24 February 2010

A Proper Gospel Way

Obey God and do the works of the law by gospel principles and means. This is the rare and excellent art of godliness, in which every Christian should be a skilled expert. Many people labor for years trying to live a godly life. However, they give it up in shame and confusion because they never understood this holy art. They never tried to attain true godliness in a proper gospel way.

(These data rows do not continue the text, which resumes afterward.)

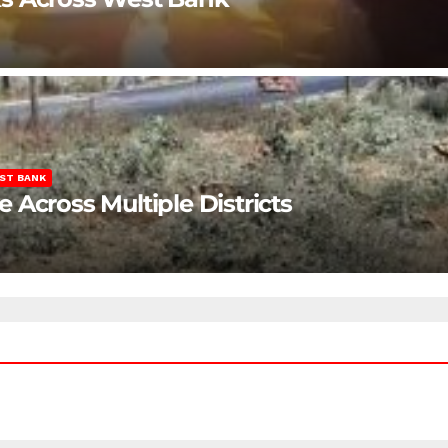
ST BANK
Across Multiple Districts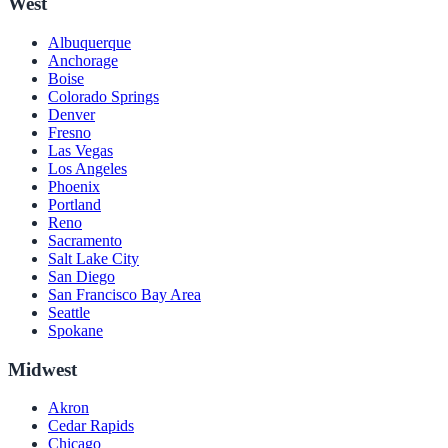
West
Albuquerque
Anchorage
Boise
Colorado Springs
Denver
Fresno
Las Vegas
Los Angeles
Phoenix
Portland
Reno
Sacramento
Salt Lake City
San Diego
San Francisco Bay Area
Seattle
Spokane
Midwest
Akron
Cedar Rapids
Chicago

Walter Marshall, The Gospel Mystery of Sanctification: Growing in Holiness by Living in Union with Christ (Wipf & Stock 2005), 167-68; emphasis original

I'm grateful to Dan Orr for pointing me to this book.


Andrew Cowan said...

Is it really right to say, "do the works of the law?" Paul seems to distinguish between fulfilling the law and doing the works of the law. The phrase "works of the law" appears to be entirely negative in his view.

Dane Ortlund said...

Thanks Andrew.

Isn't there a difference between 'doing' the works of the law and 'being justified by' the works of the law?

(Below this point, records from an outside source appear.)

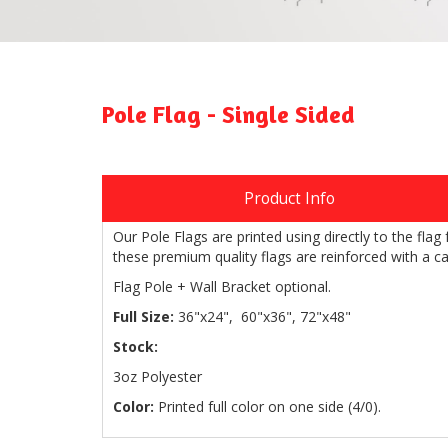
Pole Flag - Single Sided
Product Info
Our Pole Flags are printed using directly to the fla
these premium quality flags are reinforced with a ca
Flag Pole + Wall Bracket optional.
Full Size:
36"x24", 60"x36", 72"x48"
Stock:
3oz Polyester
Color:
Printed full color on one side (4/0).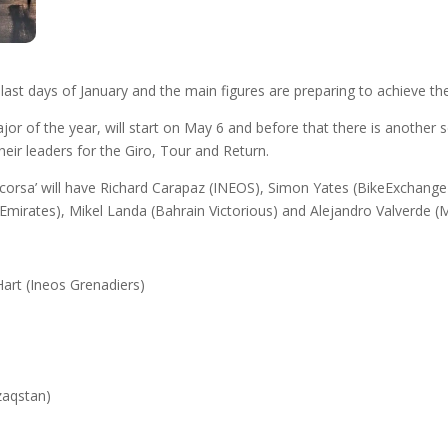
e last days of January and the main figures are preparing to achieve the
 major of the year, will start on May 6 and before that there is another 
heir leaders for the Giro, Tour and Return.
nk corsa’ will have Richard Carapaz (INEOS), Simon Yates (BikeExchan
irates), Mikel Landa (Bahrain Victorious) and Alejandro Valverde (Mov
art (Ineos Grenadiers)
zaqstan)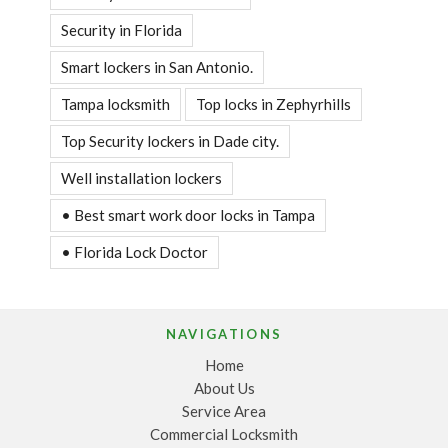
Security in Florida
Smart lockers in San Antonio.
Tampa locksmith
Top locks in Zephyrhills
Top Security lockers in Dade city.
Well installation lockers
• Best smart work door locks in Tampa
• Florida Lock Doctor
NAVIGATIONS
Home
About Us
Service Area
Commercial Locksmith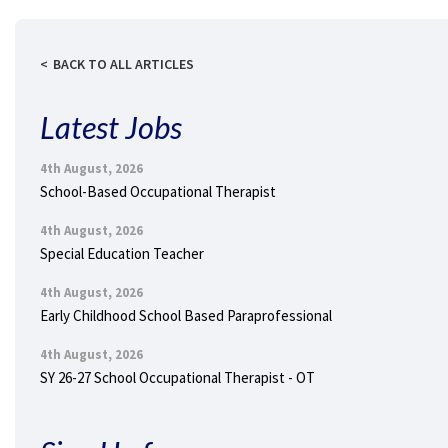
BACK TO ALL ARTICLES
Latest Jobs
4th August, 2026
School-Based Occupational Therapist
4th August, 2026
Special Education Teacher
4th August, 2026
Early Childhood School Based Paraprofessional
4th August, 2026
SY 26-27 School Occupational Therapist - OT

The question, it seems to me, is not whether Christians do the law; the question is why (for acceptance or from acceptance).

Andrew Cowan said...

I totally agree that there is a distinction between doing the law and being justified by works of the law. I'm just not sure if "works of the law" should be used to describe what it is that believers do to fulfill the law. Although the mistake of some in the New Perspective is to limit the phrase "works of the law" to Sabbath, circumcision, and food laws, I think that they are right to insist that this phrase includes those things and is not reducible to "good works" in general. Thus, when I hear "do the works of the law from the gospel," my Pauline ears hear a call to obey all of the law, including Sabbath, circumcision, and food laws, from acceptance. That seems to be the opposite of what Paul argues in Romans and Galatians. I have no problem saying that Christians ought to do the law in some sense, and do it from acceptance rather than for acceptance. I just wonder if the phrase "works of the law" ought to be used in this context. That's probably a very nit-picky point, but precision on these matters is often essential to avoiding misunderstanding.

Dane Ortlund said...

Yeah, I know what you mean Andrew; I wouldn't use works of the law in the way Marshall does. So I see your point. Don't get hung up on it though. He's using 'obey God' and 'do the works of the law' interchangeably. He just means obey. Don't forget he lived 400 yrs before the NPP made us so sensitive to 'works' and 'works of the law' and the possible difference between them etc.

(incidentally, critics of the NPP, too, think the works of the law *includes* sabbath, etc--the question is, is it only or primarily those things...)

Andrew Cowan said...

Ah, I didn't know about the dating of Marshall's book. I just saw the publication date in your post; I take back my criticism.

And on the incidental note, yes, the good critics of the NPP make this point quite clear, and I agree that they are right that "works of the law" is not limited to these things.